▶ **Raw data**:
Content starts

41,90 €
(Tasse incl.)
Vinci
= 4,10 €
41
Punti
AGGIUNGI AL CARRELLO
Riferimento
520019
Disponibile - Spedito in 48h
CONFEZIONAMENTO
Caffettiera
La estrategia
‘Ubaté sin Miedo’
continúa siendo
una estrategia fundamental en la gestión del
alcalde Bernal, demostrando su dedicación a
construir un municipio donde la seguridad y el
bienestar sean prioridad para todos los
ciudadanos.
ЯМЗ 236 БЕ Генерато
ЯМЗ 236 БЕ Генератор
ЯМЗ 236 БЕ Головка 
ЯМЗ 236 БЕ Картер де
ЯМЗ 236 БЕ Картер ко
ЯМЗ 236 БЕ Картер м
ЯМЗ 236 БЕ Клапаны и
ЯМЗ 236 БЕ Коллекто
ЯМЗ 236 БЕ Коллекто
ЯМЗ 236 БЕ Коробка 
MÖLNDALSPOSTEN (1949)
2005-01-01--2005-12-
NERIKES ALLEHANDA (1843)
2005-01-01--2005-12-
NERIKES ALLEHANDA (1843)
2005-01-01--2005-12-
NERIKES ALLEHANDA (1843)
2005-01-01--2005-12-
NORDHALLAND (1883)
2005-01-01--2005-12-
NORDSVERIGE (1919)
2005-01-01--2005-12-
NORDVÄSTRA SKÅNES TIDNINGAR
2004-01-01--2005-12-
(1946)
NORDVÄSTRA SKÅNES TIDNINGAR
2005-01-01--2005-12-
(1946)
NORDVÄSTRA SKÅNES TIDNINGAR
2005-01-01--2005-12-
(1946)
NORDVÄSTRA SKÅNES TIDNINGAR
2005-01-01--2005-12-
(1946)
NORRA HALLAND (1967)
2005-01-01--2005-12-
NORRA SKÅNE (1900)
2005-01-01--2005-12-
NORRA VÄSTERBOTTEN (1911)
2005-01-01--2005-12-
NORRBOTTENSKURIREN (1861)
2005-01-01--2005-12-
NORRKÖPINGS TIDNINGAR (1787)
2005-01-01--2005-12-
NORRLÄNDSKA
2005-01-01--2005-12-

Content ends

▶ **Problem**: Give all the lines above again, exactly.

▶ **Exercise answer**:
41,90 €
(Tasse incl.)
Vinci
= 4,10 €
41
Punti
AGGIUNGI AL CARRELLO
Riferimento
520019
Disponibile - Spedito in 48h
CONFEZIONAMENTO
Caffettiera
La estrategia
‘Ubaté sin Miedo’
continúa siendo
una estrategia fundamental en la gestión del
alcalde Bernal, demostrando su dedicación a
construir un municipio donde la seguridad y el
bienestar sean prioridad para todos los
ciudadanos.
ЯМЗ 236 БЕ Генерато
ЯМЗ 236 БЕ Генератор
ЯМЗ 236 БЕ Головка 
ЯМЗ 236 БЕ Картер де
ЯМЗ 236 БЕ Картер ко
ЯМЗ 236 БЕ Картер м
ЯМЗ 236 БЕ Клапаны и
ЯМЗ 236 БЕ Коллекто
ЯМЗ 236 БЕ Коллекто
ЯМЗ 236 БЕ Коробка 
MÖLNDALSPOSTEN (1949)
2005-01-01--2005-12-
NERIKES ALLEHANDA (1843)
2005-01-01--2005-12-
NERIKES ALLEHANDA (1843)
2005-01-01--2005-12-
NERIKES ALLEHANDA (1843)
2005-01-01--2005-12-
NORDHALLAND (1883)
2005-01-01--2005-12-
NORDSVERIGE (1919)
2005-01-01--2005-12-
NORDVÄSTRA SKÅNES TIDNINGAR
2004-01-01--2005-12-
(1946)
NORDVÄSTRA SKÅNES TIDNINGAR
2005-01-01--2005-12-
(1946)
NORDVÄSTRA SKÅNES TIDNINGAR
2005-01-01--2005-12-
(1946)
NORDVÄSTRA SKÅNES TIDNINGAR
2005-01-01--2005-12-
(1946)
NORRA HALLAND (1967)
2005-01-01--2005-12-
NORRA SKÅNE (1900)
2005-01-01--2005-12-
NORRA VÄSTERBOTTEN (1911)
2005-01-01--2005-12-
NORRBOTTENSKURIREN (1861)
2005-01-01--2005-12-
NORRKÖPINGS TIDNINGAR (1787)
2005-01-01--2005-12-
NORRLÄNDSKA
2005-01-01--2005-12-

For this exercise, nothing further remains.